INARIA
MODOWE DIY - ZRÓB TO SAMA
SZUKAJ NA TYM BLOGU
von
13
* * *
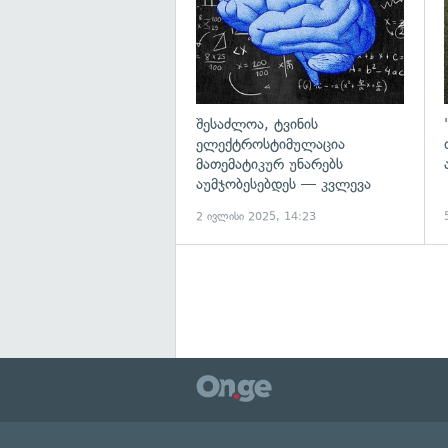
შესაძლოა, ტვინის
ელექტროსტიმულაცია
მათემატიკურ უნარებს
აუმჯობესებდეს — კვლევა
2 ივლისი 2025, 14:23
---
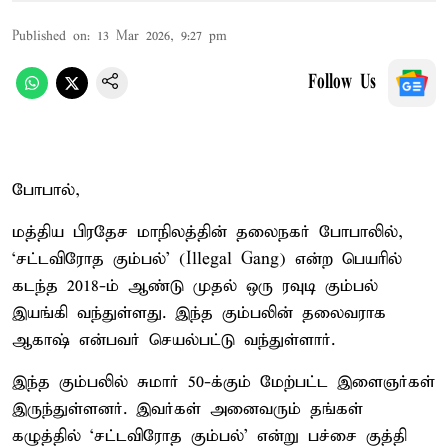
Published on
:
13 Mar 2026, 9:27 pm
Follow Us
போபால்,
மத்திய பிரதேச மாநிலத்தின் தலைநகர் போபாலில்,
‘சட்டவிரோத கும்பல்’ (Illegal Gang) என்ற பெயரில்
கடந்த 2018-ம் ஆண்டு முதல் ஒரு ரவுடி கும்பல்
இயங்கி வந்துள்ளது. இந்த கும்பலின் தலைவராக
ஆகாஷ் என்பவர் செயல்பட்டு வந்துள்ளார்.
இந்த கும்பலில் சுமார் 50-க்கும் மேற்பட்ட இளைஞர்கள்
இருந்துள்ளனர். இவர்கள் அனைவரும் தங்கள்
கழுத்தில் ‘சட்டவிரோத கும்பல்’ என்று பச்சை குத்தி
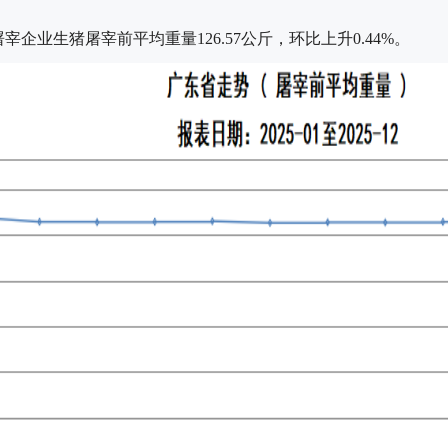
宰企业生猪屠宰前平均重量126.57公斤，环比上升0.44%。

● Assignment:
Above this task is a listing. Restate, word for word and with nothing added, the lines from the one with "ელექტროსტიმულაცია" through the one with "2 ივლისი 2025, 14:23".

● Answer to this task:
ელექტროსტიმულაცია
მათემატიკურ უნარებს
აუმჯობესებდეს — კვლევა
2 ივლისი 2025, 14:23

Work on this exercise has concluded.